Gearbox CEO Randy Pitchford is known for speaking his mind, and he seemed particularly annoyed when the news of Borderlands 2 broke last night. Eurogamer was given information from an unnamed source that the game was in development, with a major announcement coming soon. Pitchford called stories aboutBorderlands 2 "shoddy journalism" on his Twitter account. Here's the problem: the story was 100 percent true. When a marketing plan is in place, reporters defy it at their own peril.
"I can tell you that myself and everyone at Gearbox LOVES Borderlands and we have been absolutely thrilled at the reception it's gotten from our customers and the fact that it's sold over four million units now," Pitchford told Eurogamer in the past. "But we've only announced what we've announced. If we haven't announced it, it doesn't exist."
The report spread across the gaming blogs like wildfire, which seemed to annoy Mr. Pitchford. The cat was out of the bag: the game was in development, it was coming, and contrary to what developer bigwigs would have us believe, things certainly can exist before they're officially announced.
"I have long maintained that we will do more with Borderlands," Pitchford tweeted. "Shoddy journalism is not an announcement."
Less than a day later, the official announcement was made. The game is in development, and it will be released sometime in fiscal 2013, which begins in April 2012. In fact, every detail from the original Eurogamer report was accurate. The problem wasn't the journalism, it was the fact that the news of the game's existence was part of a larger marketing plan. "Eager gamers can learn more about Borderlands 2 right now by picking up the latest issue of Game Informer Magazine, which has the worldwide exclusive cover story on the title," Take-Two wrote in a press release. "Readers will find many game details inside the issue, including the first reveal of one of the several new character classes being introduced in Borderlands 2."
It's a problem when journalism happens
This sorry episode is indicative of a larger problem with our business: those that write about games are supposed to be part of a marketing program, and any attempt at breaking a story that isn't handed to an outlet is met with outright hostility. If you get a scoop about a game before an exclusive reveal at another publication, you're going to be called out for "shoddy journalism." Having a story before you're allowed to have it makes you a target.
We experienced this firsthand when we broke the news of Rock Band 3's keytar peripheral. After we ran the story we were contacted by the PR company handling the Harmonix account, and threatened with all sorts of nastiness if the story wasn't removed.

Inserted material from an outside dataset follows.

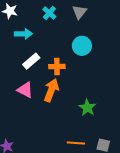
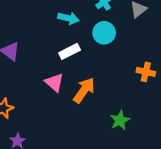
cyan circle: (82, 46) -> (104, 33), moved
orange cross: (57, 67) -> (146, 72), moved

We held firm, because we knew the story was accurate, but what I was unprepared for was the anger fromother writers who had signed nondisclosure agreements that prevented them from writing about the peripheral until the NDA expired. From their point of view I hadn't played fair, and in many cases outlets which had signed the NDA didn't pick up our story for fear of angering Harmonix. We had stepped out of the marketing plan for the game by running a scoop we had dug up ourselves, and boy, did we ever hear about it.
Game Informer will still have the first details of the game, and that will remain exclusive until the rest of the gaming press is granted access to the title, which will be playable at PAX Prime. Neither Game Informer nor Gearbox was hurt by the early news of the game's existence, but the power of a Game Informer cover and story can't be underestimated within the industry, and publishers are going to do everything they can to protect the marketing deals they've made with the magazine. If you threaten that relationship with honest-to-goodness reporting, apparently you're nothing but a shoddy journalist.
Borderlands 2 is coming to the 360, PS3, and PC in fiscal 2013.
Update: Eurogamer did not, in fact, contact Gearbox for comment. The quotes in their story were from the past. Our own post has been updated.
This is just pathetic. This is also why journalism doesn't exist in video games.
My favorite part :
This sorry episode is indicative of a larger problem with our business: those that write about games are supposed to be part of a marketing program, and any attempt at breaking a story that isn't handed to an outlet is met with outright hostility. If you get a scoop about a game before an exclusive reveal at another publication, you're going to be called out for "shoddy journalism." Having a story before you're allowed to have it makes you a target.